MIS RECUERDOS DEL NACIMIENTO DEL NUEVO CARNAVAL DE BADAJOZ
Por: José Manuel Villafaina
Hay ciudades que se despiertan con misa de ocho; la mía, en cambio, lo hizo un día al son irreverente de una charanga. Corría 1980 y todavía flotaba en el aire ese olor a pintura fresca con el que la democracia intentaba barnizarlo todo. El Carnaval llevaba décadas prohibido, como si la risa fuera un delito reincidente. Pero la risa -lo supe siempre- es terca y sabe esperar su turno.

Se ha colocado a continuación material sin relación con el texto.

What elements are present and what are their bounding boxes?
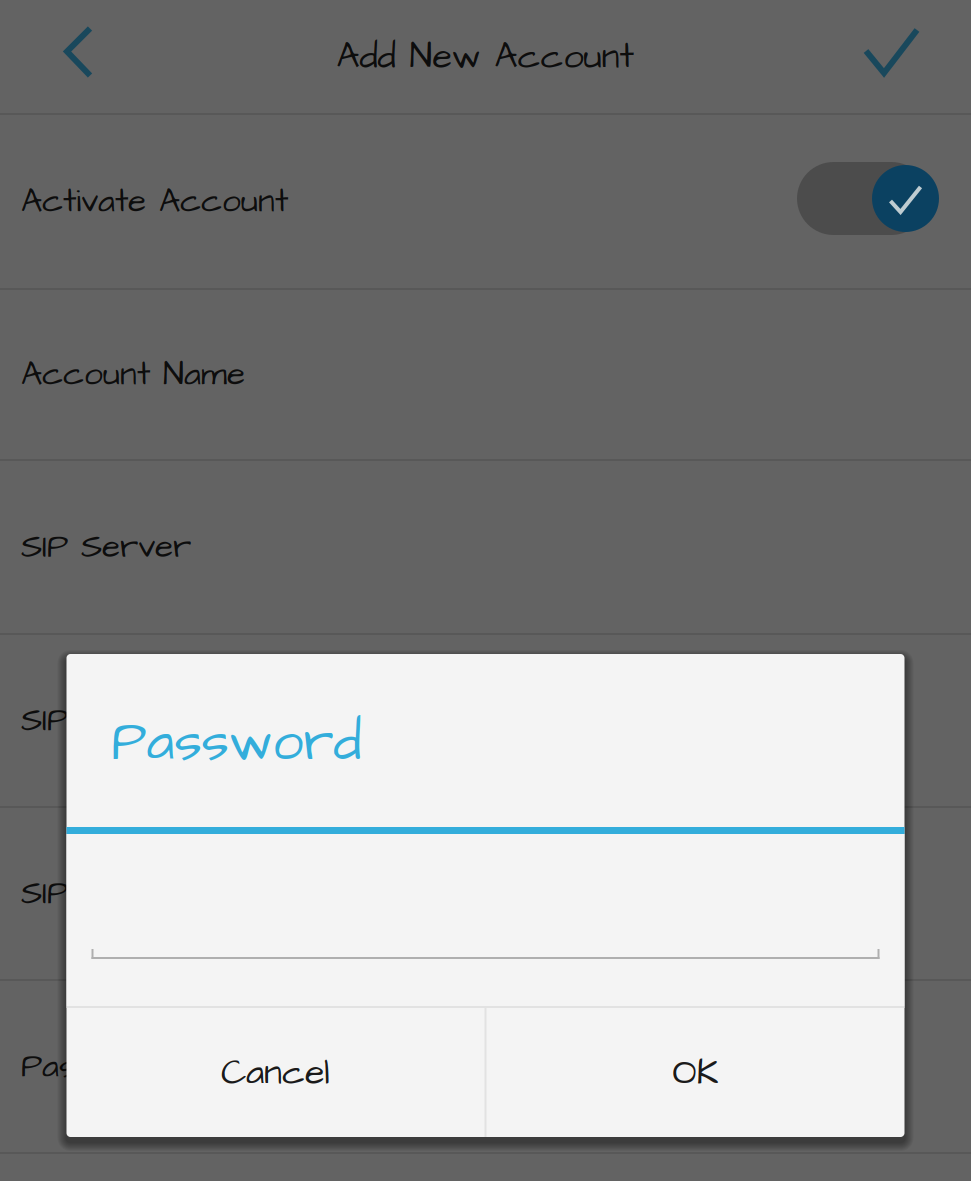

Desde mi escaño independiente en el Ayuntamiento insistía en lo que algunos llamaban capricho y yo llamaba memoria. Defendí en la Comisión de Cultura, presidida entonces por el poeta Jesús Delgado Valhondo, la necesidad de devolver a Badajoz su fiesta. Más tarde, el 14 de marzo de 1980, la Comisión Permanente dio -¡por fin!- su visto bueno a mi iniciativa. El diario HOY (15-3-1980) se hizo eco con cierta ironía amable, calificando aquella propuesta como una obstinación casi quijotesca. No les faltaba razón: a veces hay que ser un poco loco para pedir oficialmente lo que el pueblo ya desea en secreto.
Pero antes de los papeles llegó la calle. Todo empezó en tertulias improvisadas, en el quiosco de los hermanos Martínez de San Francisco, donde actores del Centro Dramático de Badajoz, músicos, pintores y estudiantes confundíamos cafés con proyectos. Y una tarde de febrero salimos. Sin permiso solemne, con máscaras teatrales y una convicción sencilla: “¡Esto es carnaval!”. Más de doscientas personas se nos unieron desde el Paseo de San Francisco hasta la Plaza de España. Los guardias municipales miraban con asombro; el público, con regocijo. Yo veía algo más: la ciudad ensayando su libertad.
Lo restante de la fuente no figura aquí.